Outra vantagem do trabalho da equipe japonesa, segundo Yamamoto, é o uso de um método simples de análise, que pode ser expandido para a avaliação de outras enfermidades. “Eles sugerem uma avaliação não invasiva e fácil de ser incorporada. Outras doenças que são decorrentes ou estão associadas à desordem do sistema nervoso autônomo, como artrite reumatoide, Parkinson, apneia obstrutiva do sono e diabetes, poderiam ter a mesma abordagem da avaliação pupilar”, acredita.
E a lista de complicações é grande. Segundo o médico, uma neuropatia óptica, a perda súbita da visão, pode preceder, por exemplo, um diagnóstico de doenças relacionadas ao sistema nervoso central vários anos antes da doença se manifestar. “As uveítes (inflamação intraocular) podem levar a diagnóstico de doenças autoimunes antes que se apresentem sintomas. Enfim, o exame oftalmológico sempre pode acrescentar muito ao diagnóstico de outras doenças sistêmicas que podem ser diagnosticadas precocemente, evitando maiores problemas ao paciente.” (VS)
Indicadores de autismo
Existem poucos marcadores que indiquem a ocorrência de autismo. Um deles pode estar na visão, acredita Meghan Miller, professora-associada do Departamento de Psiquiatria e Ciências do Instituto Mind, nos EUA.“O comportamento incomum de inspeção visual está, há muito, associado ao autismo, mas esse tipo de análise é difícil de ser feita, tanto que nenhum teste havia sido testado anteriormente em crianças tão novas, com 9 meses de idade apenas”, relata.

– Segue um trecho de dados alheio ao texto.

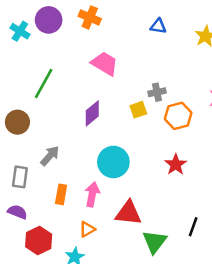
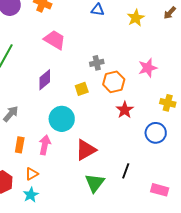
yellow square: (138, 110) -> (82, 89), moved
red star: (176, 164) -> (125, 110), moved
red triangle: (128, 213) -> (86, 150), moved, turned -35
orange triangle: (87, 229) -> (32, 174), moved

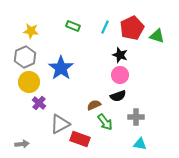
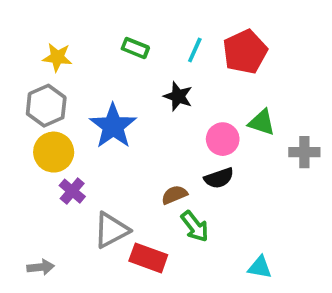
green triangle: (157, 36) -> (262, 122), moved
black star: (120, 55) -> (178, 96), moved
gray cross: (136, 117) -> (304, 152), moved

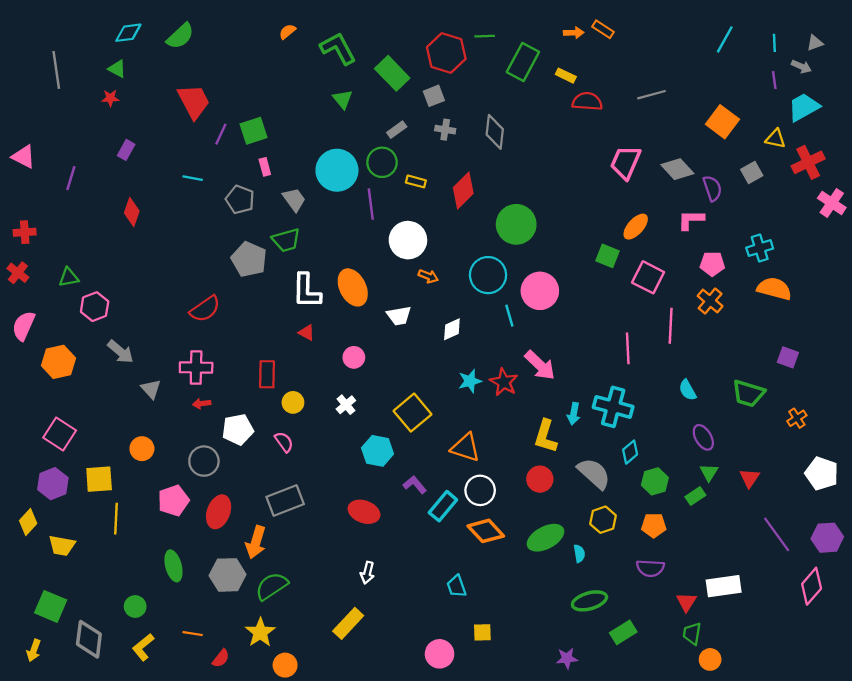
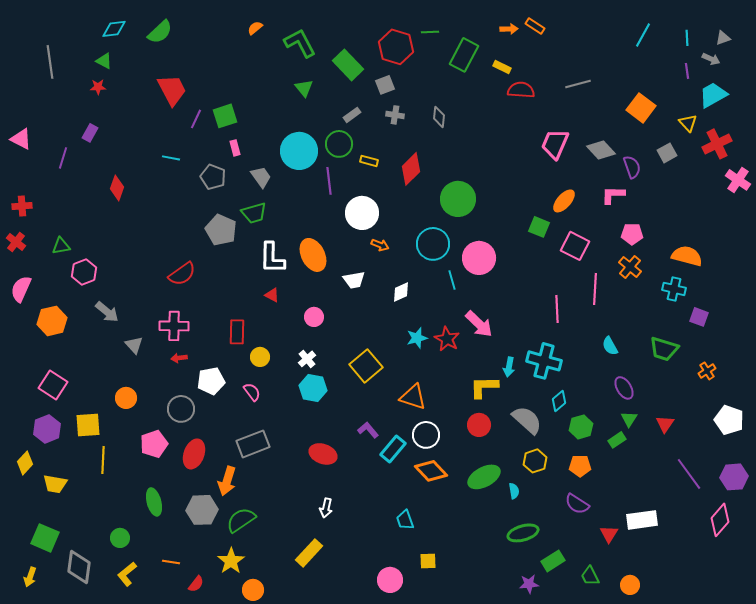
gray diamond: (495, 132) -> (439, 117), size x0.7
yellow triangle: (775, 139) -> (688, 123), turned 36
purple rectangle: (126, 150) -> (90, 133), moved
cyan cross: (760, 248) -> (674, 289), moved, turned 30
yellow L-shape: (545, 436) -> (484, 387), turned 72
cyan hexagon: (378, 451) -> (313, 388), moved
purple semicircle: (650, 568) -> (577, 504), turned 30
green trapezoid: (692, 634) -> (590, 576), moved, turned -35
purple star: (567, 658) -> (529, 584), moved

A especialista e sua equipe avaliaram 89 bebês cujos irmãos mais velhos tinham transtorno do espectro do autismo (alto risco) e 58 bebês com irmãos saudáveis (baixo risco). As crianças realizaram uma série de tarefas simples, como brincadeiras, e foram observadas aos 9, 12, 15, 18, 24 e 36 meses de idade.
Após medir a frequência do contato visual do bebê com os brinquedos e detalhes como olhar de lado, tempo de foco (olhares mais longos para objetos do que para indivíduos) e traços de receptividades (como sorrir), os pesquisadores classificaram o risco de a criança desenvolver autismo e perceberam que as diferenças na inspeção visual incomum foram mais proeminentes, consistentes e presentes mais cedo nas desenvolveram TEA. “Esse estudo sugere que a inspeção visual incomum de objetos pode prever o TEA”, afirma Miller, principal autora do estudo, publicado no Journal of Abnormal Psychology.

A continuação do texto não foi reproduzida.